In Toscana c’è una risposta sarcastica (e alquanto scocciata) da dare a chi pretende che gli altri facciano per lui, comodamente rilassato, qualunque cosa: quando vai a piscia’, te lo devo anche prende’ in mano? Non un’espressione delle più fini (ne abbiamo in Toscana?), mi rendo conto, ma l’immagine di un tizio che non voglia nemmeno di prendersi in mano il pisello esemplifica alla grande la pigrizia cosmica.

Che ci è successo, infatti, se Mondazzoli ha deciso di mettere sul mercato una roba chiamata “I Distillati”, riduzioni di bestseller che promettono di diminuire le pagine, ma non il piacere? So che se n’è parlato (per lo più male) in lungo e in largo e, dopo aver lasciato qualche commento in articoli/video a loro dedicati, ho deciso di scrivere qualcosa io stessa.

Innanzi tutto, sono convinta della veridicità dello spot: ovvio che riducano le pagine e non il piacere. Chi legge perlopiù lo fa perché gli piace: si è mai visto qualcuno contento perché una delle sue attività preferite finisce prima del previsto? No. Ne deduco che nessun lettore comprerà i Distillati per stare con una storia meno di quanto farebbe con l’edizione integrale.

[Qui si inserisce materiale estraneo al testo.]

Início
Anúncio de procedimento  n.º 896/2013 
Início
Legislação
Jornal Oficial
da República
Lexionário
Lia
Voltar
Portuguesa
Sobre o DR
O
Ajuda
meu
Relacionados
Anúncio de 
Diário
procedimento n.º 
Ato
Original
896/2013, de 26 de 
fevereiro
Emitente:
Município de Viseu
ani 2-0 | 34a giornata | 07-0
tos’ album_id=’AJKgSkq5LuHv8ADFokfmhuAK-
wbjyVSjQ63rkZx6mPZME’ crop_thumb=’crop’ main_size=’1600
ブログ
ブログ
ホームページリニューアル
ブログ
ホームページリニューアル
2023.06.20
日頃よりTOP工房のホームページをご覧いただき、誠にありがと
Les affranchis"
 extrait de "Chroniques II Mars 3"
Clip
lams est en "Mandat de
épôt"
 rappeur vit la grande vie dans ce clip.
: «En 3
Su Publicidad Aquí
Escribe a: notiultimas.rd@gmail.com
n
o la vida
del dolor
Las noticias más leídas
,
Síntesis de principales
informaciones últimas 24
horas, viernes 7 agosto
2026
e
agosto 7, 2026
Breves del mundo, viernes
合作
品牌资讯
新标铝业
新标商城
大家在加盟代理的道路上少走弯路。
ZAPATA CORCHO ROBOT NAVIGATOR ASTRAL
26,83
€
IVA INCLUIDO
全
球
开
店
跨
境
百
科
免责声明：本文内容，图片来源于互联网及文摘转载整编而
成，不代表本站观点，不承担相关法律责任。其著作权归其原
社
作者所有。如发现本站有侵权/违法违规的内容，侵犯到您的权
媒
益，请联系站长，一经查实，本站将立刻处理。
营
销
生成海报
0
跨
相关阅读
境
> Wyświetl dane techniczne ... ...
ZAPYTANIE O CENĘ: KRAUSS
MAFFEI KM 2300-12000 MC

Quindi chi comprerà questi Distillati e chi si vedrà ridurre le pagine ma non il piacere? Ma coloro che non leggono e vogliono fare gli splendidi con le loro – ehm, ehm – conoscenze letterarie. A loro non ridurranno il piacere, visto che non amano leggere, vedono la lettura come una roba noiosissima e quindi meno dura e meglio è. Non si può ridurre il piacere della lettura a chi non l’ha mai provato: bingo, Mondazzoli!

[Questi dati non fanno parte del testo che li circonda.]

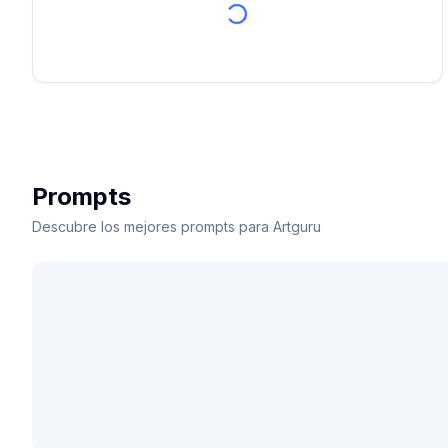
Prompts
Descubre los mejores prompts para Artguru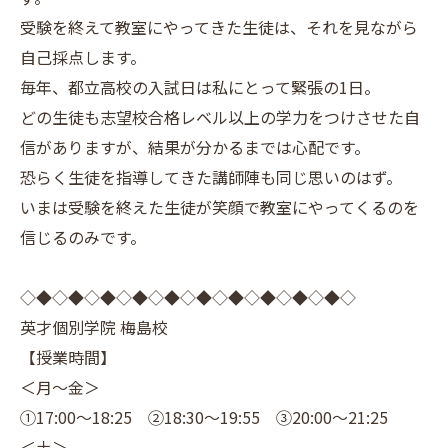
受験を終えて教室にやってきた生徒は、それを見ながら
自己採点します。
毎年、都立高校の入試日は私にとって緊張の1日。
どの生徒も志望校合格レベル以上の学力をつけさせた自
信がありますが、結果が分かるまでは心配です。
恐らく生徒を指導してきた講師陣も同じ思いのはず。
いまは受験を終えた生徒が笑顔で教室にやってくるのを
信じるのみです。
◇◆◇◆◇◆◇◆◇◆◇◆◇◆◇◆◇◆◇◆◇
英才個別学院 梅島校
【授業時間】
＜月～金＞
①17:00～18:25 ②18:30～19:55 ③20:00～21:25
＜土＞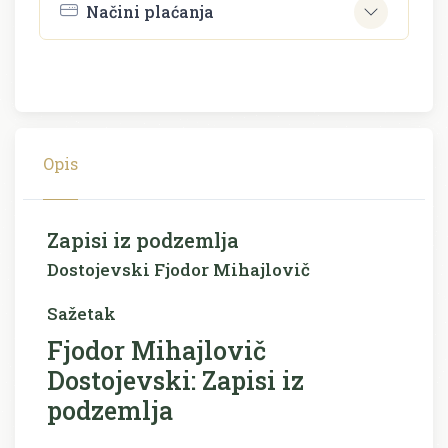
Načini plaćanja
Opis
Zapisi iz podzemlja
Dostojevski Fjodor Mihajlovič
Sažetak
Fjodor Mihajlovič
Dostojevski: Zapisi iz
podzemlja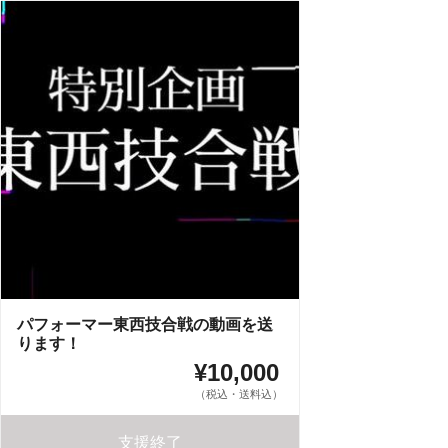
パフォーマー東西技合戦の動画を送
ります！
¥10,000
（税込・送料込）
支援終了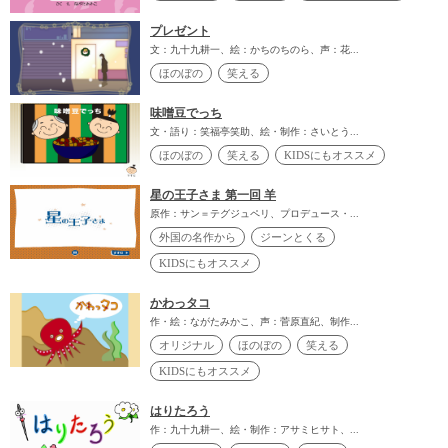
プレゼント
文：九十九耕一、絵：かちのちのら、声：花...
ほのぼの
笑える
味噌豆でっち
文・語り：笑福亭笑助、絵・制作：さいとう...
ほのぼの
笑える
KIDSにもオススメ
星の王子さま 第一回 羊
原作：サン＝テグジュペリ、プロデュース・...
外国の名作から
ジーンとくる
KIDSにもオススメ
かわっタコ
作・絵：ながたみかこ、声：菅原直紀、制作...
オリジナル
ほのぼの
笑える
KIDSにもオススメ
はりたろう
作：九十九耕一、絵・制作：アサミヒサト、...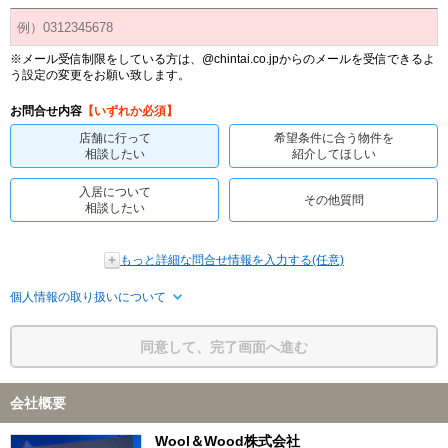
※メール受信制限をしている方は、@chintai.co.jpからのメールを受信できるよ
う設定の変更をお願い致します。
お問合せ内容
【いずれか必須】
店舗に行って
希望条件に合う物件を
相談したい
紹介してほしい
入居について
その他質問
相談したい
もっと詳細な問合せ情報を入力する(任意)
個人情報の取り扱いについて
同意して、完了画面へ進む
会社概要
Wool＆Wood株式会社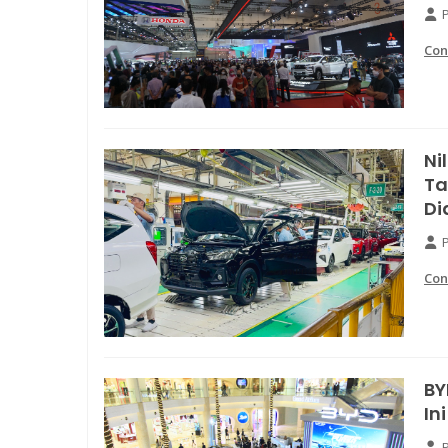
Con
Ni
Ta
Di
Con
BY
In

Tuttavia – e sto per riallacciarmi con il primo paragrafo di questo post – il non lettore che si legge un Distillato tocca la pigrizia cosmica. Insomma, figlio bello, non vuoi nemmeno prenderti la briga di saltare le parti che a te paiono uno spreco di carta? Cosa vuoi che ne sappia il tizio distillante dei tuoi gusti? Vuoi davvero rischiare di perderti una bella descrizione e beccarti un dialogo che, fuori dal contesto nel quale era posto, non ha il minimo senso?

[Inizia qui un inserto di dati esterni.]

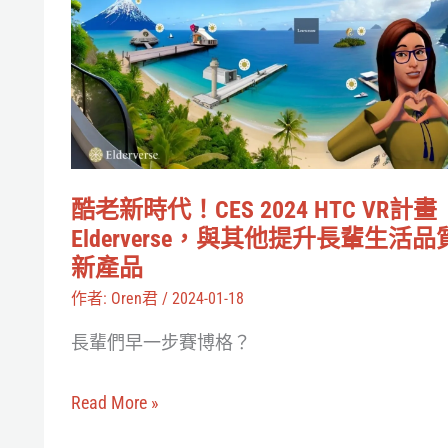
新
時
代！
CES
2024
HTC
酷老新時代！CES 2024 HTC VR計畫
VR
Elderverse，與其他提升長輩生活品
計
新產品
畫
作者:
Oren君
/
2024-01-18
Elderverse，
長輩們早一步賽博格？
與
其
Read More »
他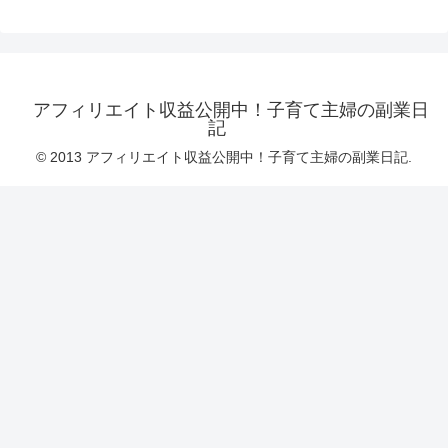
アフィリエイト収益公開中！子育て主婦の副業日
記
© 2013 アフィリエイト収益公開中！子育て主婦の副業日記.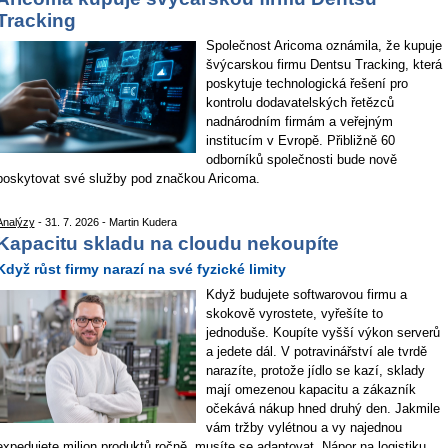
Tracking
Společnost Aricoma oznámila, že kupuje
švýcarskou firmu Dentsu Tracking, která
poskytuje technologická řešení pro
kontrolu dodavatelských řetězců
nadnárodním firmám a veřejným
institucím v Evropě. Přibližně 60
odborníků společnosti bude nově
poskytovat své služby pod značkou Aricoma.
Analýzy
- 31. 7. 2026 - Martin Kudera
Kapacitu skladu na cloudu nekoupíte
Když růst firmy narazí na své fyzické limity
Když budujete softwarovou firmu a
skokově vyrostete, vyřešíte to
jednoduše. Koupíte vyšší výkon serverů
a jedete dál. V potravinářství ale tvrdě
narazíte, protože jídlo se kazí, sklady
mají omezenou kapacitu a zákazník
očekává nákup hned druhý den. Jakmile
vám tržby vylétnou a vy najednou
expedujete milion produktů ročně, musíte se adaptovat. Nápor na logistiku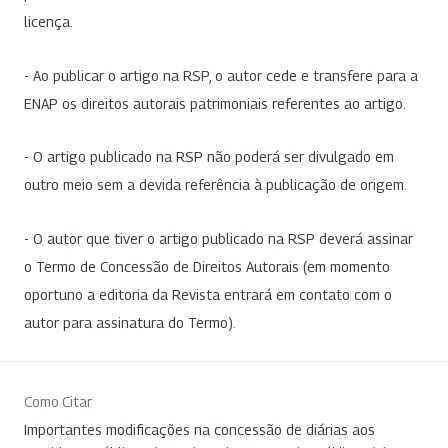
licença.
- Ao publicar o artigo na RSP, o autor cede e transfere para a
ENAP os direitos autorais patrimoniais referentes ao artigo.
- O artigo publicado na RSP não poderá ser divulgado em
outro meio sem a devida referência à publicação de origem.
- O autor que tiver o artigo publicado na RSP deverá assinar
o Termo de Concessão de Direitos Autorais (em momento
oportuno a editoria da Revista entrará em contato com o
autor para assinatura do Termo).
Como Citar
Importantes modificações na concessão de diárias aos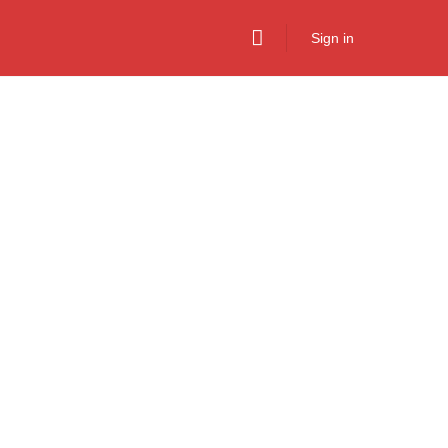
Sign in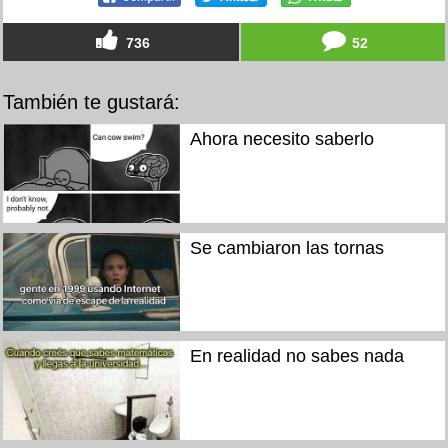
736
52
También te gustará:
Ahora necesito saberlo
Se cambiaron las tornas
En realidad no sabes nada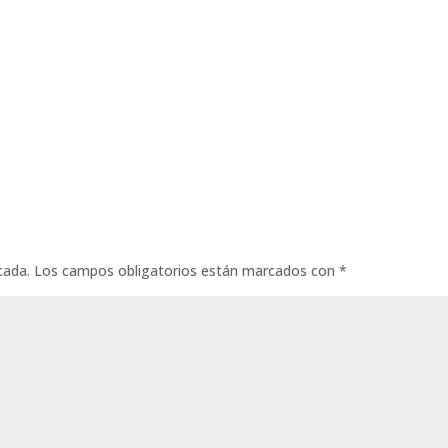
cada.
Los campos obligatorios están marcados con
*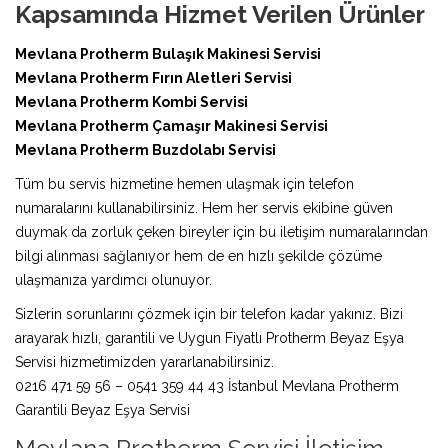
Kapsamında Hizmet Verilen Ürünler
Mevlana Protherm Bulaşık Makinesi Servisi
Mevlana Protherm Fırın Aletleri Servisi
Mevlana Protherm Kombi Servisi
Mevlana Protherm Çamaşır Makinesi Servisi
Mevlana Protherm Buzdolabı Servisi
Tüm bu servis hizmetine hemen ulaşmak için telefon
numaralarını kullanabilirsiniz. Hem her servis ekibine güven
duymak da zorluk çeken bireyler için bu iletişim numaralarından
bilgi alınması sağlanıyor hem de en hızlı şekilde çözüme
ulaşmanıza yardımcı olunuyor.
Sizlerin sorunlarını çözmek için bir telefon kadar yakınız. Bizi
arayarak hızlı, garantili ve Uygun Fiyatlı Protherm Beyaz Eşya
Servisi hizmetimizden yararlanabilirsiniz.
0216 471 59 56 – 0541 359 44 43 İstanbul Mevlana Protherm
Garantili Beyaz Eşya Servisi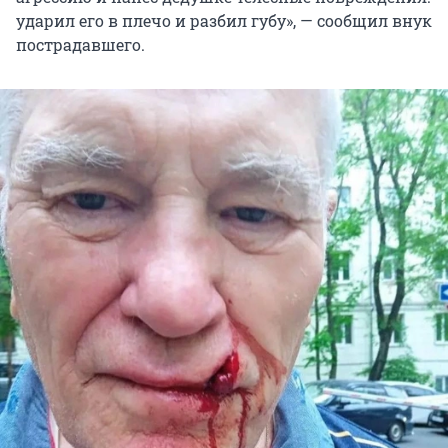
ударил его в плечо и разбил губу», — сообщил внук
пострадавшего.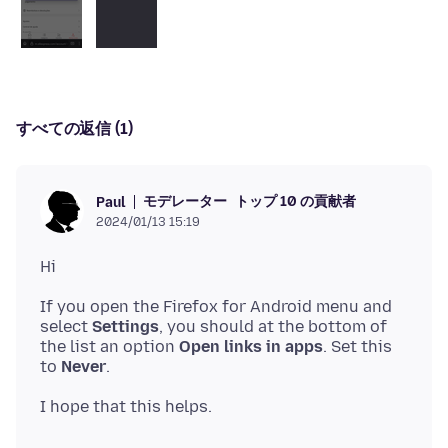
すべての返信 (1)
モデレーター
トップ 10 の貢献者
Paul
2024/01/13 15:19
If you open the Firefox for Android menu and
select
Settings
, you should at the bottom of
the list an option
Open links in apps
. Set this
to
Never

In più, se un lettore dovesse accusarti di aver saltato delle pagine, potrai sempre appellarti al secondo diritto del lettori secondo Daniel Pennac: il diritto di saltare le pagine, appunto. Se ti sei letto un Distillato, invece, non avrai alcuna scusa: se il lettore dovesse scoprirlo, inorridirà e sarai perduto (pensaci se speravi di portartel* a letto…).